Although those attacks had significant peaks in 2008 and 2015, they remain an ongoing phenomenon in the townships and informal settlements around the country as poorer South Africans scapegoat other Africans for every conceivable socio-economic ill: unemployment, the lack of housing, access to services, HIV/AIDS, and crime.
For African states, however, the murder, dispossession and forced removal of thousands of their nationals in South Africa offers the starkest possible contrast with the support, sanctuary and solidarity they extended to South Africans – not least both senior and rank and file members of the ANC itself – over the four decades of the anti-apartheid struggle.
This has had a destructive impact upon South Africa's standing on the continent confirming the view of many in Africa that South Africa remains a state with a chronically under-developed African identity. In fact, the accusation levelled at the new South Africa in the wake of these attacks is almost identical to that once made against the apartheid regime, namely, that it is a state geographically in
but not truly of
Africa. That such a comparison can even be contemplated is a serious blow to an ANC government whose self-image is that of a state acutely conscious of its obligations and responsibilities to Africa. The new South Africa and regional economic imbalances
The expansion of South African economic engagement in Africa has, alongside the enormous growth in trade with China, been one of the principal features of its foreign economic relations since 1994, even if there remains considerable scope for further expansion beyond the SADC zone. Yet this expansion has hardly been welcomed with acclaim in Africa.
Despite the moralistic pronouncements stressing its commitment to more equitable regional economic arrangements, Pretoria has been accused of being an opportunistic and self-interested actor on trade issues, proceeding largely without reference to the interests and concerns of other African states.
Far from addressing existing imbalances such mercantilist approaches have, it is argued, served to consolidate and extend them. These economic imbalances are most pronounced in southern Africa where South Africa accounts for 68 % of SADC GDP and since 1994 it has continued to enjoy massive trade surpluses within the sub-region. The SADC takes 86% of South Africa's total African exports with South Africa exporting six times more goods to the rest of SADC than it imports (in the rest of Africa this falls only slightly with South Africa exporting five times more goods than it imports).
In addition, South Africa has been accused of utilising a range of non-tariff barriers against other SADC states, particularly targeting food, agriculture and textiles, the very products neighbouring states are looking to export to South Africa. Not only is this a means of circumventing the sub-region's formal adoption of a free trade area, it also repudiates the notion of South Africa as a champion of African development despite the language of solidarity which lace its foreign policy statements.
South African companies have also expanded into the African market since 1994 and are now active across a wide range of sectors on the continent but they too have been met with a lukewarm and often hostile reception. The South African corporate sector continues to be labelled as 'as predatory', 'arrogant' or 'neo-colonial' and generally insensitive to the concerns of host states.

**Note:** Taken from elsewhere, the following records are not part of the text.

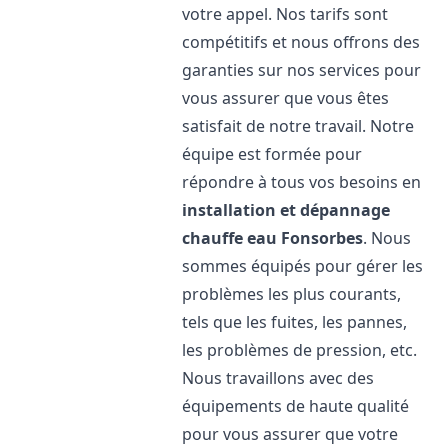
votre appel. Nos tarifs sont
compétitifs et nous offrons des
garanties sur nos services pour
vous assurer que vous êtes
satisfait de notre travail. Notre
équipe est formée pour
répondre à tous vos besoins en
installation et dépannage
chauffe eau
Fonsorbes
. Nous
sommes équipés pour gérer les
problèmes les plus courants,
tels que les fuites, les pannes,
les problèmes de pression, etc.
Nous travaillons avec des
équipements de haute qualité
pour vous assurer que votre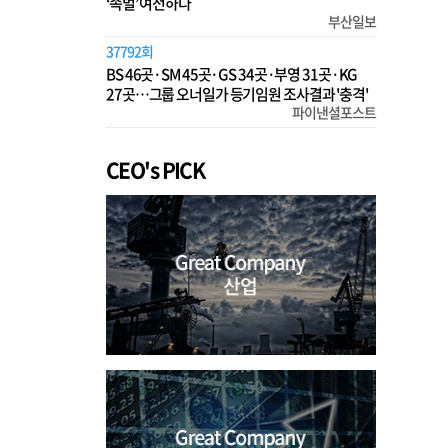
‘족벌’ 여전하다
부산일보
37792회
BS 46곳·SM 45곳·GS 34곳·부영 31곳·KG
27곳…그룹 오너일가 등기임원 조사결과 '충격'
파이낸셜포스트
CEO's PICK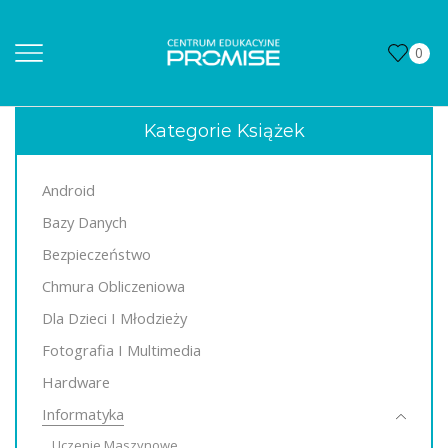
0
Kategorie Książek
Android
Bazy Danych
Bezpieczeństwo
Chmura Obliczeniowa
Dla Dzieci I Młodzieży
Fotografia I Multimedia
Hardware
Informatyka
Uczenie Maszynowe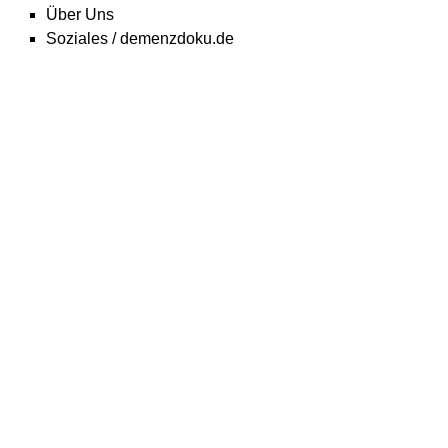
Über Uns
Soziales / demenzdoku.de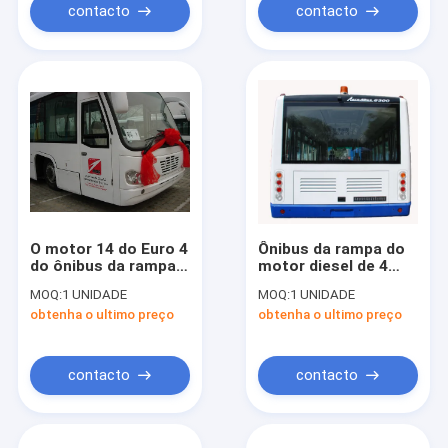
contacto
contacto
O motor 14 do Euro 4
Ônibus da rampa do
do ônibus da rampa
motor diesel de 4
assenta a auto
cursos, 110
MOQ:
1 UNIDADE
MOQ:
1 UNIDADE
transmissão de 110
transferes do
obtenha o ultimo preço
obtenha o ultimo preço
passageiros de alta
aeroporto do luxo do
qualidade
passageiro
contacto
contacto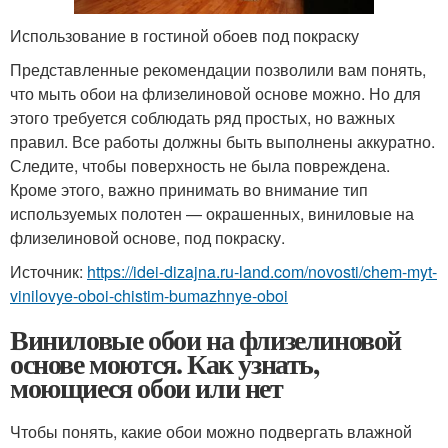
Использование в гостиной обоев под покраску
Представленные рекомендации позволили вам понять,
что мыть обои на флизелиновой основе можно. Но для
этого требуется соблюдать ряд простых, но важных
правил. Все работы должны быть выполнены аккуратно.
Следите, чтобы поверхность не была повреждена.
Кроме этого, важно принимать во внимание тип
используемых полотен — окрашенных, виниловые на
флизелиновой основе, под покраску.
Источник:
https://idei-dizajna.ru-land.com/novosti/chem-myt-
vinilovye-oboi-chistim-bumazhnye-oboi
Виниловые обои на флизелиновой
основе моются. Как узнать,
моющиеся обои или нет
Чтобы понять, какие обои можно подвергать влажной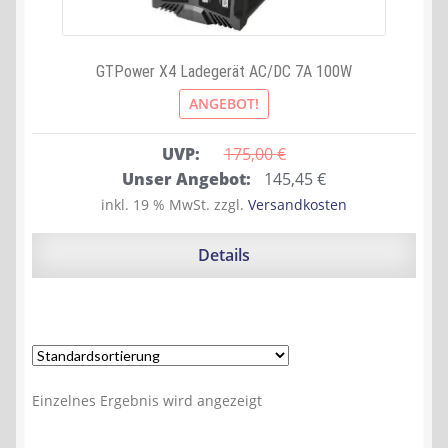
GTPower X4 Ladegerät AC/DC 7A 100W
ANGEBOT!
UVP:
175,00 
€
Ursprünglicher
Aktueller
Unser Angebot:
145,45
€
Preis
Preis
inkl. 19 % MwSt.
zzgl.
Versandkosten
war:
ist:
175,00 €
145,45 €.
Details
Einzelnes Ergebnis wird angezeigt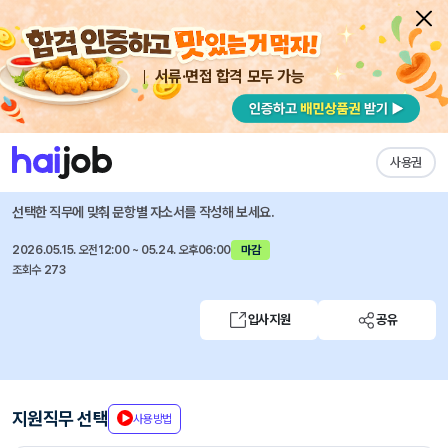
서류·면접 합격 모두 가능
채용공고 자소서
자유항목 자소서
내 작성목록
SK머티리얼즈퍼포먼스
즐겨찾기
사용권
전환형 인턴 채용_품질관리
선택한 직무에 맞춰 문항별 자소서를 작성해 보세요.
2026.05.15. 오전12:00 ~ 05.24. 오후06:00
마감
조회수 273
입사지원
공유
지원직무 선택
사용방법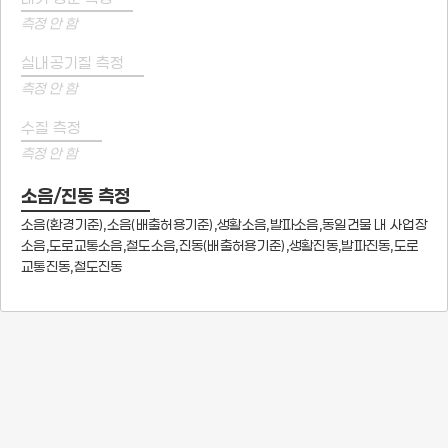
측정 안 함
실내공기질 측정
측정 안 함
수질 측정
측정 안 함
소음/진동 측정
소음(환경기준),소음(배출허용기준),생활소음,발파소음,동일건물 내 사업장
소음,도로교통소음,철도소음,진동(배출허용기준),생활진동,발파진동,도로
교통진동,철도진동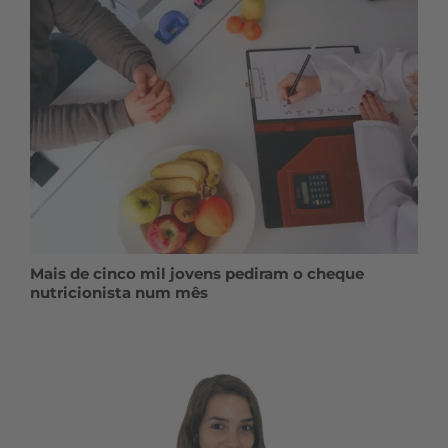
Mais de cinco mil jovens pediram o cheque
nutricionista num mês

They are accused of stifling local entrepreneurial activity, driving local companies out of business, exploiting cheap labour regimes and generally ignoring any wider sense of corporate social responsibility. While the actions of the private sector are not controlled by the South African state, that distinction may become blurred in African countries and the overall South African 'brand' may be contaminated as a result, particularly as, in many African states, South African companies are the only real point of contact ordinary people have with South Africans.
Of course, many of these charges against South Africa are unfair and one-dimensional scarcely doing justice to its highly complex and varied role on the continent. South Africa has played a valuable, if not always successful, role in African mediation and conflict resolution, in building African institutions, in the provision of disaster and humanitarian relief, development assistance and in wealth redistribution via the Southern African Customs Union. [iv]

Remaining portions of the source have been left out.